= Exercise data =

◇ ◇ ◇ ◇ ◇

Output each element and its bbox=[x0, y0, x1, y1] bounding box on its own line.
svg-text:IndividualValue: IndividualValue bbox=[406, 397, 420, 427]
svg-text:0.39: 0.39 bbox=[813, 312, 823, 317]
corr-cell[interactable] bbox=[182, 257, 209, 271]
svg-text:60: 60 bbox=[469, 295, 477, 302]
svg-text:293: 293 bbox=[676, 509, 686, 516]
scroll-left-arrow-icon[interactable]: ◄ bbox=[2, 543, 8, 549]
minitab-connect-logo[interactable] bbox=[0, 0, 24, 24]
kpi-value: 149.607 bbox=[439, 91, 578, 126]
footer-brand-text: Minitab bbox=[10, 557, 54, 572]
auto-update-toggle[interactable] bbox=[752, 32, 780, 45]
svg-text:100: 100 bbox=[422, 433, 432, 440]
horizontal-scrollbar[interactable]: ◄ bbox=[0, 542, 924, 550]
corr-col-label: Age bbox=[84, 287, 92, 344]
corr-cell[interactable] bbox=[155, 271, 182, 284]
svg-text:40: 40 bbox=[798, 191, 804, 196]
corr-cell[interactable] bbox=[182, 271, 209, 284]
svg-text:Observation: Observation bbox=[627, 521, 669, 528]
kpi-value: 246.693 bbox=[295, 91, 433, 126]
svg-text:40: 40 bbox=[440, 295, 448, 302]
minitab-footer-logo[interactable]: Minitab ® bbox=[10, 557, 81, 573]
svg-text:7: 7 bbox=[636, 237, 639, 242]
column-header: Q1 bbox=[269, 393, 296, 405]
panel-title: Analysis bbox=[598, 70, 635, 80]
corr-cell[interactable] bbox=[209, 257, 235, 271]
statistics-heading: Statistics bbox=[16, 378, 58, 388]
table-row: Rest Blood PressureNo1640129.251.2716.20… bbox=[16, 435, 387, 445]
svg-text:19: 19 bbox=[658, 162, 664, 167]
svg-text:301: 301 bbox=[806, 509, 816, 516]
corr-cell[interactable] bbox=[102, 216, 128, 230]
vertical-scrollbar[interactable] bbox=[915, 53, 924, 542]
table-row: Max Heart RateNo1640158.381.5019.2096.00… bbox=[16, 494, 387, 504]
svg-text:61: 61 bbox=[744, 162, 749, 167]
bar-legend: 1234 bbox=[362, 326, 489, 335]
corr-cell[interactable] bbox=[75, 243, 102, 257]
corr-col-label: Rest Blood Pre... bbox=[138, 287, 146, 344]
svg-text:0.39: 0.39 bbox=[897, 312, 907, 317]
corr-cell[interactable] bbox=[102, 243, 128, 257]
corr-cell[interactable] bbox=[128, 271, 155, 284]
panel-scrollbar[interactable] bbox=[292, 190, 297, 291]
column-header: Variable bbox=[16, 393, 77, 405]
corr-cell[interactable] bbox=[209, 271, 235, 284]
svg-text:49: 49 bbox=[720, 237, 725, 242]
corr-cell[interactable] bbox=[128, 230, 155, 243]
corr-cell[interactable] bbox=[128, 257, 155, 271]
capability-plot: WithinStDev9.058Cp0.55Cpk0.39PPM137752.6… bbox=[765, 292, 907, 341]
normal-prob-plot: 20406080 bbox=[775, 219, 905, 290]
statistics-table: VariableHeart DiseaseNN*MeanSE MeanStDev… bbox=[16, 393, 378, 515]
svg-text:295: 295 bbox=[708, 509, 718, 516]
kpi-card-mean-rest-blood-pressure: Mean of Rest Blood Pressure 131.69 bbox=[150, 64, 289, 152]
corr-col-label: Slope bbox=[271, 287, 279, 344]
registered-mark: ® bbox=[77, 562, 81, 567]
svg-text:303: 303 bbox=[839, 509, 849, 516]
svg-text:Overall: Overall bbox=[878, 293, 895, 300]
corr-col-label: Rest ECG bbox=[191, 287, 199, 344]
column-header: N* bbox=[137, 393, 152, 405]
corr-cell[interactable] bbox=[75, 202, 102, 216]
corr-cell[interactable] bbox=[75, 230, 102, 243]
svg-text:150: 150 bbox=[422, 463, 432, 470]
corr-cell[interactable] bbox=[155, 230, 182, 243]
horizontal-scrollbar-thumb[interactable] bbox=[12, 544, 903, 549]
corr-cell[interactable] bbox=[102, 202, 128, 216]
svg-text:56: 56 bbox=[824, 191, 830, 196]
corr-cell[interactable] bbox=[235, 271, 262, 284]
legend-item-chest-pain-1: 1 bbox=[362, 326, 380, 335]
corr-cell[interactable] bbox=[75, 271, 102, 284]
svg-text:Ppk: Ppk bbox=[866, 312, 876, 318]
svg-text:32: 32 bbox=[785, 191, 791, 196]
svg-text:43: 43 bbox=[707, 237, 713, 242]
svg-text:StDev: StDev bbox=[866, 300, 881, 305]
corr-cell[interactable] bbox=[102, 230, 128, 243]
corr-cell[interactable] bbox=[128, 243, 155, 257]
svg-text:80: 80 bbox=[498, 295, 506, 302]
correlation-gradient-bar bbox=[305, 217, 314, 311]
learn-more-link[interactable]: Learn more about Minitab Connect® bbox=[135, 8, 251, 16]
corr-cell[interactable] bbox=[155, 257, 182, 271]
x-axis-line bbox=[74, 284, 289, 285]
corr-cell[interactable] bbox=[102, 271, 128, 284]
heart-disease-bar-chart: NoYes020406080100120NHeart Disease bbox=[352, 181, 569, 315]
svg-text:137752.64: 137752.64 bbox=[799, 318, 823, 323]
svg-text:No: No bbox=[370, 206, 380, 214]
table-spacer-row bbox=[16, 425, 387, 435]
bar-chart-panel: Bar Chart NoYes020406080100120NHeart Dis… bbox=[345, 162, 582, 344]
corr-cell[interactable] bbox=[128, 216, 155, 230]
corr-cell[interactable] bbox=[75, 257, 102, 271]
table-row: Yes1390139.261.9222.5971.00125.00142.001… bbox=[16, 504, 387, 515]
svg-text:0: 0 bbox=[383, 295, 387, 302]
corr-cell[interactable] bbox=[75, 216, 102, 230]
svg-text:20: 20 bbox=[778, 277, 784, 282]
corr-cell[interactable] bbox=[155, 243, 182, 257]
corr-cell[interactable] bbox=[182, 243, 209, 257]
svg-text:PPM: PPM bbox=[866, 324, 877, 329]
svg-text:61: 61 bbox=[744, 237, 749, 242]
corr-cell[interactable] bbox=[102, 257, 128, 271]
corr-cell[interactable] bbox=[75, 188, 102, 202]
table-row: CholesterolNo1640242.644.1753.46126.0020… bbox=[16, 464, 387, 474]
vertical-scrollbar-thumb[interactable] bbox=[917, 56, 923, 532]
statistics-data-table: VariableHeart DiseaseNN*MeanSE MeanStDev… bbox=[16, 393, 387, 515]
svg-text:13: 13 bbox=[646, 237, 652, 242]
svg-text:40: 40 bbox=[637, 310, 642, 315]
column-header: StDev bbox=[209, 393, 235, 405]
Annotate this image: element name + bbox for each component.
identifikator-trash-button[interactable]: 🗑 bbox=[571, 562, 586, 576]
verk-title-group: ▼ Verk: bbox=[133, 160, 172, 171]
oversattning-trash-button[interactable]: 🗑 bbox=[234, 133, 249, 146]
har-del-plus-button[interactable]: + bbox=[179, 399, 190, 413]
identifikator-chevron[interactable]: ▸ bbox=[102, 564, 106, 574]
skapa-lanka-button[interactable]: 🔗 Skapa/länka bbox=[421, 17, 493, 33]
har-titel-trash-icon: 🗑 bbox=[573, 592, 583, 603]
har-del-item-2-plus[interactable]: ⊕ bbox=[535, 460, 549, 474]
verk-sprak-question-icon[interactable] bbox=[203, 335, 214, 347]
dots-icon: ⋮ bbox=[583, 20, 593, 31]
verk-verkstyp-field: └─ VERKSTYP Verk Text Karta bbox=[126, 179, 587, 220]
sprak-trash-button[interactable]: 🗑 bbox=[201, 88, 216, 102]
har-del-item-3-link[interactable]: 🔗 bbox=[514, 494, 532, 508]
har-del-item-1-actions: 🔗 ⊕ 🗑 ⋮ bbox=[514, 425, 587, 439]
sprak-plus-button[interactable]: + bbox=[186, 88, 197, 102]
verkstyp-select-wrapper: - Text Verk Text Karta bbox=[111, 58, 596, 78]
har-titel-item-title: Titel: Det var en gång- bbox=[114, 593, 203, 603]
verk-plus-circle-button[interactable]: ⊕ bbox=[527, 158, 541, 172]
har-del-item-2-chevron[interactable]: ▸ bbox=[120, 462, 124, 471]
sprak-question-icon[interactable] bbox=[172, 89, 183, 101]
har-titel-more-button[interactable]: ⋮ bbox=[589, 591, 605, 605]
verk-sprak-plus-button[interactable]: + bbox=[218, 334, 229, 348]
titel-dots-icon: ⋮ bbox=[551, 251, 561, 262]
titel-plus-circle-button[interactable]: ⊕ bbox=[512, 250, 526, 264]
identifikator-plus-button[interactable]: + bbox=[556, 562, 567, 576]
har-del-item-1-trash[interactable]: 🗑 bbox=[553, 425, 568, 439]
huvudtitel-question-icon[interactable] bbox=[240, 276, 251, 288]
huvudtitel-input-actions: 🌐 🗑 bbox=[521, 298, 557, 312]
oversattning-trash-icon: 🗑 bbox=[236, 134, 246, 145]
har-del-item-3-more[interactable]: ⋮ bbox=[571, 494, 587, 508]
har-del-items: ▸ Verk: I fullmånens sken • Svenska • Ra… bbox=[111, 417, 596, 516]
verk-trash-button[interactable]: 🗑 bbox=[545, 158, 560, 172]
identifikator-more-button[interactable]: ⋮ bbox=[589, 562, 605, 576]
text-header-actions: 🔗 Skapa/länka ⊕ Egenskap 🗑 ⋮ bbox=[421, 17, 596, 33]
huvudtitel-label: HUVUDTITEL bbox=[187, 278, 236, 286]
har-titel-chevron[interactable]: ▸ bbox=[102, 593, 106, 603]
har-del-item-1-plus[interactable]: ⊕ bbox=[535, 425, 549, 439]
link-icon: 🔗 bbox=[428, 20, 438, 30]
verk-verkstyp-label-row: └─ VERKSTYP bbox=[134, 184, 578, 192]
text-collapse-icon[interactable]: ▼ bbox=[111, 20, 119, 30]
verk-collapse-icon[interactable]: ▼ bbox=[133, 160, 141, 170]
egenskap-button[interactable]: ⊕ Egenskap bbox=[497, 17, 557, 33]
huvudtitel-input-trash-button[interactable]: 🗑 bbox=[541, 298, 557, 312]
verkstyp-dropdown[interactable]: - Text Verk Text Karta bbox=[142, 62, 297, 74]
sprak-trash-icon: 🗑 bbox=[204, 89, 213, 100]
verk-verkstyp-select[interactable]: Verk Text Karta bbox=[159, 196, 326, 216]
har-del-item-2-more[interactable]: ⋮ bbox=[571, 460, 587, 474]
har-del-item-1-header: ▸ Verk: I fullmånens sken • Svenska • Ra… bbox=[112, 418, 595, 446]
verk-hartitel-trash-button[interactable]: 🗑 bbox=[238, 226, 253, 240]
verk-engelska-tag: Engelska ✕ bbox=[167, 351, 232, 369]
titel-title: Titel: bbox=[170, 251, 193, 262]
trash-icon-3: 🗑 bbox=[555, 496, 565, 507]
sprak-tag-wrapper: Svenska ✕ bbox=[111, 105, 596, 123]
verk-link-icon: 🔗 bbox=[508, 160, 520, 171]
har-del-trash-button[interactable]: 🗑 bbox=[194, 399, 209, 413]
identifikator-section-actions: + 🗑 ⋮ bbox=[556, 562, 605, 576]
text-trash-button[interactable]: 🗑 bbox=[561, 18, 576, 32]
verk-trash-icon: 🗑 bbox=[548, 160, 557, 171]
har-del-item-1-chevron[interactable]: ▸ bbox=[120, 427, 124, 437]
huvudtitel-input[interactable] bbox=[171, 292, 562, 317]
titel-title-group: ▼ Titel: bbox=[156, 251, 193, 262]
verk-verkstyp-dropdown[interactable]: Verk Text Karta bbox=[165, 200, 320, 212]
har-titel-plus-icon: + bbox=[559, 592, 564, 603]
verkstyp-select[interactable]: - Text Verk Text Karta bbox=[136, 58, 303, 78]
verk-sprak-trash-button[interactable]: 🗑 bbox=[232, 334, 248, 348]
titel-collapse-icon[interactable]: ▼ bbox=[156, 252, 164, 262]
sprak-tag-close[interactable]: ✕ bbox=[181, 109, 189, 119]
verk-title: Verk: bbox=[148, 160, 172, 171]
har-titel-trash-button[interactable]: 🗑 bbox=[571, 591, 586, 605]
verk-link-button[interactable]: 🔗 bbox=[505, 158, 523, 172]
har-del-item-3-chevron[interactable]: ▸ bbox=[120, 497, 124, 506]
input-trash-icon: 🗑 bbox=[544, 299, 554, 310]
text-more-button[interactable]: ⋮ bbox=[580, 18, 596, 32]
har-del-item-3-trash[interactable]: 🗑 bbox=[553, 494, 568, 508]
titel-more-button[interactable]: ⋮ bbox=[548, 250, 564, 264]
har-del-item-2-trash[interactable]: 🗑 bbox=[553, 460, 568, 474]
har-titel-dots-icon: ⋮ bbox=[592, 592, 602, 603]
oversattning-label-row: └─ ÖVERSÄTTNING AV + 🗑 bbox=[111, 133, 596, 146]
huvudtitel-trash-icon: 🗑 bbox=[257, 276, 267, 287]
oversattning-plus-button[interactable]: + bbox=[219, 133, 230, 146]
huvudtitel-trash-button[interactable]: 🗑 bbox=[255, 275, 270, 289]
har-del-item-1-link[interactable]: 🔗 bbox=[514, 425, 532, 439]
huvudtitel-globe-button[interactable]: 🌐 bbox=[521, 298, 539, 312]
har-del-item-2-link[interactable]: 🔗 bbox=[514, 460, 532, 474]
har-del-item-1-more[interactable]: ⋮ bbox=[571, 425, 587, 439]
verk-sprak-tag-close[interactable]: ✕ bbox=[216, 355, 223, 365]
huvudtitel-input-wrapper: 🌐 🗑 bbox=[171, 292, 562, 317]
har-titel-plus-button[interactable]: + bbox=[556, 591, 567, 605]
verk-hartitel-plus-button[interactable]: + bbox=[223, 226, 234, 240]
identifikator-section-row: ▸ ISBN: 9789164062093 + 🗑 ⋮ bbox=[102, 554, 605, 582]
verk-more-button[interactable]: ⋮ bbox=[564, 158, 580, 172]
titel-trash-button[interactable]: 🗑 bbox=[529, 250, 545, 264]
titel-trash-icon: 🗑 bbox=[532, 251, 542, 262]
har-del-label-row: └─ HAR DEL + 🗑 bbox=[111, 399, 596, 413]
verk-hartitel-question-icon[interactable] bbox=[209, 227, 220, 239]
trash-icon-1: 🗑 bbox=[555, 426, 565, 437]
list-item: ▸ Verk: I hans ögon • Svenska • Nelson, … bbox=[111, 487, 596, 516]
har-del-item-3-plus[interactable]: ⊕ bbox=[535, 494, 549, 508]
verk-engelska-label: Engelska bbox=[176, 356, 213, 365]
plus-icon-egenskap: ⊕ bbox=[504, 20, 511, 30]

◇ ◇ ◇ ◇ ◇

= About this task =
Whenever a line in the entries holds the word "select", copy that line.

= Answer to the exercise =
verkstyp-select-wrapper: - Text Verk Text Karta bbox=[111, 58, 596, 78]
verk-verkstyp-select[interactable]: Verk Text Karta bbox=[159, 196, 326, 216]
verkstyp-select[interactable]: - Text Verk Text Karta bbox=[136, 58, 303, 78]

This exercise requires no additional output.